Summary of Recommendations and Conclusion

The foregoing recommendations are meant to create a roadmap for LSC, its grantees, and the legal community to effectively engage the private bar to address the justice gap in the United States. LSC and its grantees will require resources to make the recommendations contained in this report a reality. The Task Force is committed to assisting in these efforts.

LSC should take the following next steps:

  • Work collaboratively with national stakeholders (such as the ABA Center for Pro Bono, NAPBPro, APBCo, the Pro Bono Institute, and NLADA) to serve as a source of information, coordination, and technical assistance for the creation of strong pro bono programs at its grantees.

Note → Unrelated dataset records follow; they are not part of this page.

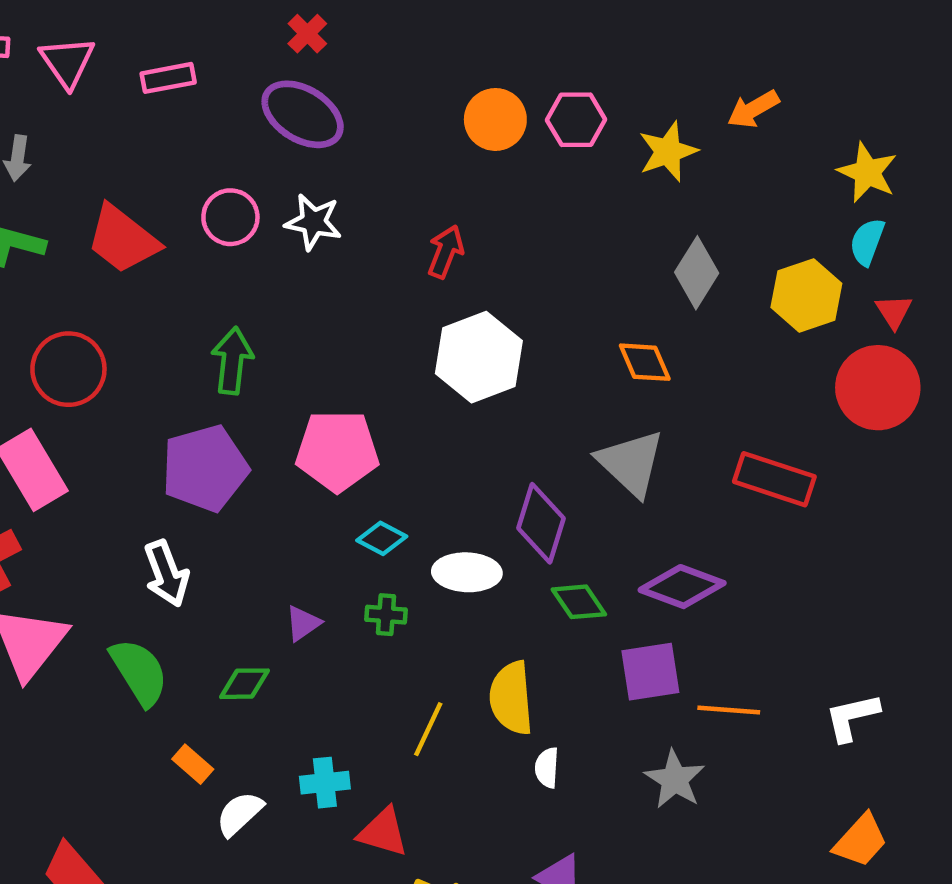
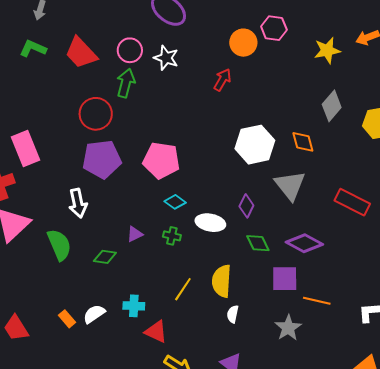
orange circle: (495, 119) -> (243, 43), moved
pink hexagon: (576, 120) -> (274, 28), moved
white hexagon: (479, 357) -> (255, 145), moved
green arrow: (232, 361) -> (126, 83), moved
red circle: (68, 369) -> (96, 114), moved
purple diamond: (541, 523) -> (246, 206), size x0.7
orange rectangle: (193, 764) -> (67, 319), moved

LSC should start by:
    • Bringing these national stakeholders together to assess what already exists and what needs to be done;
    • In partnership with others, creating a comprehensive toolkit for building strong pro bono programs, including by providing guidance on how to evaluate those programs;
    • Facilitating LSC grantee access to and use of existing technologies that enable volunteers to take on and coordinate work on cases, training, case management, and provision for services from a distance, all online;
    • Hiring a full-time staff person at LSC responsible for helping grantees develop and strengthen their own pro bono programs.
    • Considering ways in which LSC and its grantees might reduce demand for legal services;
    • Working with existing groups to create a professional organization specifically for pro bono coordinators at LSC- funded organizations; and
    • Recommending that Congress create a new Pro Bono Innovation/Incubation Fund modeled on the successful Technology Initiative Grants (TIG) program.
  • Task a committee with recommending revisions to LSC’s Private Attorney Involvement regulation to better encourage pro bono;
  • Convene a small group of knowledgeable stakeholders to investigate and develop a public relations campaign about the importance of legal services and pro bono; and
  • Convene a small group of law firm, legal services, and law school leaders to explore the feasibility of launching a fellowship program for new graduates and emeritus lawyers focused on LSC matters. These programs should be designed with the goal of strengthening overall support for civil legal services and pro bono within firms, law schools, and the profession as a whole.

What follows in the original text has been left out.